Her self-titled debut album is filled to the brim with emotional ballads and timeless songwriting. Opening with ‘Little White Lies’, BETSY’s voice immediately takes centre stage and you can really hear how emotionally invested she is in her lyrics, as she belts out lyrics such as “I’m the dark to your bright, can’t hold back the storm”. After all, she’s the one writing them! You’d think that being such an autobiographical record, this album could be at risk of sounding depressing, but the uplifting production creates a nice balance and allows the album to be enjoyed without dwelling too much on the sadness in many of the lyrics.
‘Lost & Found’ introduces violins and almost trip-hop-esque influences into the mix and the album continues to go in an upward, positive direction on ‘Last Time We Danced’, which somewhat reminds me of Marina and The Diamonds’ ‘The State of Dreaming’. She adds some interesting sonic elements, such as vocal manipulation in some places, but not to the point where it becomes off-putting (see Madonna’s ‘Rebel Heart’ album for an example of how this can be done so badly).
‘Heavy Head’ sounds like it was made to be remixed, ready for Ibiza next summer, especially since it features steel drums. But at no point does it become ‘cringy’. In fact, it’s an incredibly catchy tune!
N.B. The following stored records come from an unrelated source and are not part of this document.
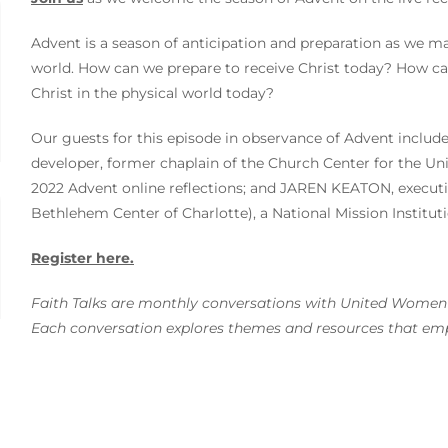
Advent is a season of anticipation and preparation as we m
world. How can we prepare to receive Christ today? How ca
Christ in the physical world today?
Our guests for this episode in observance of Advent incl
developer, former chaplain of the Church Center for the Un
2022 Advent online reflections; and JAREN KEATON, executiv
Bethlehem Center of Charlotte), a National Mission Instituti
Register here.
Faith Talks are monthly conversations with United Women i
Each conversation explores themes and resources that empo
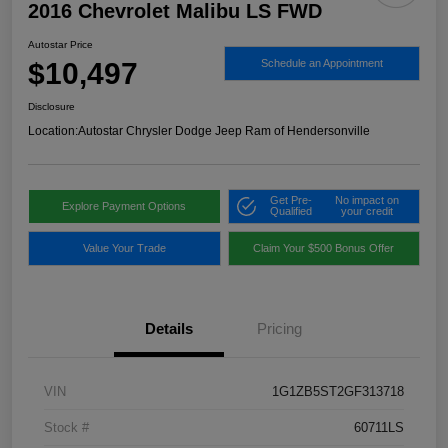
2016 Chevrolet Malibu LS FWD
Autostar Price
$10,497
Schedule an Appointment
Disclosure
Location:
Autostar Chrysler Dodge Jeep Ram of Hendersonville
Get Pre-
No impact on
Explore Payment Options
Qualified
your credit
Value Your Trade
Claim Your $500 Bonus Offer
Details
Pricing
VIN
1G1ZB5ST2GF313718
Stock #
60711LS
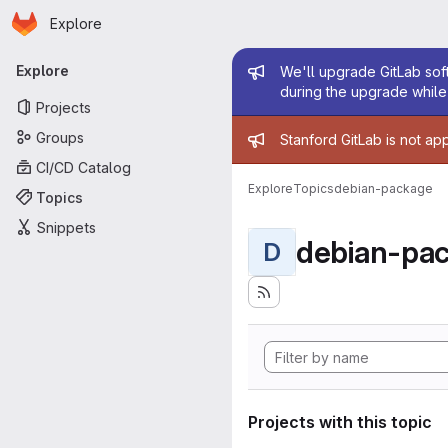
Homepage
Skip to main content
Explore
Primary navigation
Admin mess
Explore
We'll upgrade GitLab soft
during the upgrade while 
Projects
Admin mess
Groups
Stanford GitLab is not ap
CI/CD Catalog
Explore
Topics
debian-package
Topics
Snippets
debian-pa
D
Projects with this topic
‘Hope’ is a track with so much energy, ticking the obligatory saxophone box and the brass theme continues on ‘Wanted More’, keeping the energy high before ‘You Don’t Love Me’, which is the saddest song on the record. Her voice is loaded with so much emotion and at times, feels close to cracking, but it’s refreshing to hear BETSY’s voice shine through once again without the distractions of the instrumentation.
‘So Much Love’ lifts the mood, although it’s slightly repetitive. The strings are the veins of this album and BETSY’s voice is at the heart, which you can hear most clearly on ‘Waiting’. This record appeals to such a wide audience, from young people like moi through to your mum or even your gran (if she’s cool enough). ‘Body Burn’ is a dramatic ending to an emotional rollercoaster of an album, although at times her vocals on this track are so powerful that it may feel a little bit overwhelming for some listeners…
Overall, this is a very strong and uplifting pop album which takes listeners on a journey, thanks to a well-ordered tracklist. It makes me wish that the music industry would do more to champion pop stars as honest and interesting as BETSY.